Bibbins-Domingo said taking an equitable approach to that first phase would mean making sure it’s not just doctors who receive the vaccine.

“It’s the health care worker, the public health aide, the home health aide who’s going to come in to take care of my mother and then go work in a nursing home and then go work somewhere else who I worry about won’t get prioritized for the vaccination and absolutely should be,” she said. The report said 27.8% of nursing home workers are Black, while among home health aides, 29.7% are Black and 17.5% are Latino.

But she said it would be a challenge to ensure equitable distribution. It will be up to state, local, and tribal health agencies to determine who falls into each priority group and how to deliver it to them.

“It’s likely going to be enforced through the way we distribute vaccinations to health care organizations to give to their employees,” said Bibbins-Domingo. “And the question will be whether those low-wage health care workers, the contracted employees, will actually get their vaccinations that they need.”

The CDC issued a revised version of its Covid-19 vaccination playbook in October, which was influenced by the National Academies report and designed to help states, territories, and local health officials develop plans for distributing vaccines. The playbook suggests jurisdictions make plans that “ensure equitable access to vaccination” and lists underrepresented racial and ethnic groups as critical populations that may be at an increased risk of acquiring Covid-19.

But Howard Koh, a professor at the Harvard T.H. Chan School of Public Health and a former assistant secretary of health in the Department of Health and Human Services during the Obama administration, noted that the National Academies and ACIP guidelines were just that, guidelines.

“Once all that advice and insight and analysis is put in, it’s ultimately up to government officials to lead and coordinate the distribution,” Koh said. He pointed out that national guidelines and principles aren’t necessarily followed through at the state and local level, pointing to what happened following the shutdown in the spring. “Every state reopened by using its own standards. Even though the CDC put out some guidelines, they weren’t enforced, and no one was held accountable,” he said.

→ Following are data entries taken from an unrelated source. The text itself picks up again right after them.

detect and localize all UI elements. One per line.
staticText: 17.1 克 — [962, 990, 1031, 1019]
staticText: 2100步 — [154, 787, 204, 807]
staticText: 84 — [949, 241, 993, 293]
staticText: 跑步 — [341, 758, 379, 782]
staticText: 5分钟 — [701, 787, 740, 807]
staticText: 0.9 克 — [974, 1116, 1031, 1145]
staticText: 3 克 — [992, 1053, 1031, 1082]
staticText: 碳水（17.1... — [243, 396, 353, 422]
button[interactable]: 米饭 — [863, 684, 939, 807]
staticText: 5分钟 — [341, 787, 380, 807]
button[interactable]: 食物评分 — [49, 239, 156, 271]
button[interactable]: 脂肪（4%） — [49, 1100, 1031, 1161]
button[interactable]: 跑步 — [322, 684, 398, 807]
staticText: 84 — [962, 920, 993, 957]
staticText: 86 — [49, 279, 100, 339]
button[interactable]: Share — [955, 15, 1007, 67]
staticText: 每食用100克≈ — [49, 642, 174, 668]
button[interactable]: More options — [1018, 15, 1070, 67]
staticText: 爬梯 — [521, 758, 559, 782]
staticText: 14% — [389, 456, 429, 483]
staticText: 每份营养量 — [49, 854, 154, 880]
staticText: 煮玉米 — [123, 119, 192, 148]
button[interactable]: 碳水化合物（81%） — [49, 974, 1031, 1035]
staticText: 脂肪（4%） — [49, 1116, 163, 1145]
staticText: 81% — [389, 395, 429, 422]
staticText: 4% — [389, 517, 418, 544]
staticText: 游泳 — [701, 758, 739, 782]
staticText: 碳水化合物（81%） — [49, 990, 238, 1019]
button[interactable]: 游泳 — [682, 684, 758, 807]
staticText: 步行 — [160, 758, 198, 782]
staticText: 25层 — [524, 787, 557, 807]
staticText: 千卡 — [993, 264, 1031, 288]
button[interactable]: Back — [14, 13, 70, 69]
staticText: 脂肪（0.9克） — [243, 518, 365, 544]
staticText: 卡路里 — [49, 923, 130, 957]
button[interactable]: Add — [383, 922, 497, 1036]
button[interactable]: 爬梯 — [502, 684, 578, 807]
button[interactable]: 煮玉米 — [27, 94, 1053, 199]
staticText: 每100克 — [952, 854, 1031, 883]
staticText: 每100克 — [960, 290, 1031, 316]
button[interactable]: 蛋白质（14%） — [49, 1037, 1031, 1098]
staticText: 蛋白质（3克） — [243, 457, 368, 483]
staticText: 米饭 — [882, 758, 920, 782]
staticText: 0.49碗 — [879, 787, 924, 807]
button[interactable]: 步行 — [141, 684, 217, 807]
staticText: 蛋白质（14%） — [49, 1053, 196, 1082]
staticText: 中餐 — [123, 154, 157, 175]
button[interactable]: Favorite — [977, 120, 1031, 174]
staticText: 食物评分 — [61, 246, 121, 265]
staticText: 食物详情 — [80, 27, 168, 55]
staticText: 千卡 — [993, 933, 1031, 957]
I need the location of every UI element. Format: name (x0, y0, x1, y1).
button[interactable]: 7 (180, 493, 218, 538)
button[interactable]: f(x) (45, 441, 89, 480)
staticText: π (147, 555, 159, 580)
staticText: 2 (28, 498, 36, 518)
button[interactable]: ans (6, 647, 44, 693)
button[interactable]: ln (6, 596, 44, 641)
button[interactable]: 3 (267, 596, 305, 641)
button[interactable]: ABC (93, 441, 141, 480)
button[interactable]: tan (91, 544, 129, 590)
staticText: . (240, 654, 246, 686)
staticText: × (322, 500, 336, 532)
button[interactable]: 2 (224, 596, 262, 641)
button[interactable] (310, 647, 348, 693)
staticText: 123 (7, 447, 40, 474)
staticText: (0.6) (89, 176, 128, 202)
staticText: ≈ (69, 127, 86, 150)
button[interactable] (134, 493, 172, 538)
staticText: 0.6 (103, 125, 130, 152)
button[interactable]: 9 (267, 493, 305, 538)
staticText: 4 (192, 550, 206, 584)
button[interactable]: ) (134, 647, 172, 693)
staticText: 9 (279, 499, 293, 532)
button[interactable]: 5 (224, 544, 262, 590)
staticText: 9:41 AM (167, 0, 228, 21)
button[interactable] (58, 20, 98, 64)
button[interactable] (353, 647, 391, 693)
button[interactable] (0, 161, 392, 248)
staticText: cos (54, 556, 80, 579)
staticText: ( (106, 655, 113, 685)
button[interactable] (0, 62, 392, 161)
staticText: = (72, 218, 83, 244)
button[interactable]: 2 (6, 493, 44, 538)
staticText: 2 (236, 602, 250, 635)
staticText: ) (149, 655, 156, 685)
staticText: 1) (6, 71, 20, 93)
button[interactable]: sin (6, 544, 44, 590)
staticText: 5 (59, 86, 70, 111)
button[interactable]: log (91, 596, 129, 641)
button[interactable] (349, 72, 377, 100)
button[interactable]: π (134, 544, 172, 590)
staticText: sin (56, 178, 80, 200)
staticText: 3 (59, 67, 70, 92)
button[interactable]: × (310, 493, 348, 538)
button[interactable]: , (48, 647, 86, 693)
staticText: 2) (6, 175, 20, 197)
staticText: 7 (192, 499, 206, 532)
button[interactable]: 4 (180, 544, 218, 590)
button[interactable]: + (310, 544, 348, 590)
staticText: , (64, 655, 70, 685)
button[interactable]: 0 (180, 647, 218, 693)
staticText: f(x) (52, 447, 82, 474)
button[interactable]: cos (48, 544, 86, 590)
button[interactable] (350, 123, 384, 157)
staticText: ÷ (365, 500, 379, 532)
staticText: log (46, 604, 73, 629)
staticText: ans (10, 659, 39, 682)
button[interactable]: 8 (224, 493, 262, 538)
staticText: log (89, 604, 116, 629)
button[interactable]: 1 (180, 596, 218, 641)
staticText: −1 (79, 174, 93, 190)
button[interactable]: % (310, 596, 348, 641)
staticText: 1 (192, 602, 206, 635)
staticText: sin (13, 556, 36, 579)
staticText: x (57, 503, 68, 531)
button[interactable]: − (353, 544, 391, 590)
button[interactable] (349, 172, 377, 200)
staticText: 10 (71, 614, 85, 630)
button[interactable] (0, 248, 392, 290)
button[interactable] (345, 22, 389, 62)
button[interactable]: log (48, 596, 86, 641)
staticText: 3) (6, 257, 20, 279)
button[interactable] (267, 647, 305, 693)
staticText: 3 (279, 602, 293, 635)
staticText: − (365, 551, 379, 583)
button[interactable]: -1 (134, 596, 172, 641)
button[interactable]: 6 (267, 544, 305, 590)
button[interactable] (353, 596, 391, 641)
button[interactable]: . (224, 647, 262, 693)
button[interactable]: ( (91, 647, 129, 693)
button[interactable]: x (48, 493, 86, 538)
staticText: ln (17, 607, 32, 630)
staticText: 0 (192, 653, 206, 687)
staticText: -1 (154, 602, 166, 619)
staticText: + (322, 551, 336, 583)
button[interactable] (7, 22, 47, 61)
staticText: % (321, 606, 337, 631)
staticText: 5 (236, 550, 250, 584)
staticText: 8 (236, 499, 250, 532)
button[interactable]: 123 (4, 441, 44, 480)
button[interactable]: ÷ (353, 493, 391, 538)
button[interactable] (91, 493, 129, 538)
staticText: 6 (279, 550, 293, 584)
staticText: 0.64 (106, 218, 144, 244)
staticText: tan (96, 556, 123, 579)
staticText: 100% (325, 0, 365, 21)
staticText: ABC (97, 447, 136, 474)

Another challenge is that some of the vaccines require being held in extreme cold conditions, including the Pfizer one that’s likely to be the first approved and needs to be kept at minus 94 degrees Fahrenheit. That would limit where they can be stored and what communities, such as Native American populations in rural areas, have access to them.

While the National Academies panel prioritized people at highest risk, Benjamin cautioned that its plan could be misunderstood if the public messaging isn’t correct.

“If you only say, ‘We want to go to this ZIP code, or that ZIP code or communities of color’ without doing it on risk, then you run the risk of stigmatizing those populations and giving people a vaccine that don’t need them,” he said.

“If you’re healthy, just the fact you’re African American doesn’t mean that you ought to get to the front of the line,” Benjamin said. “If you’re African American, and you’re a bus driver, and you have chronic diseases. Absolutely.”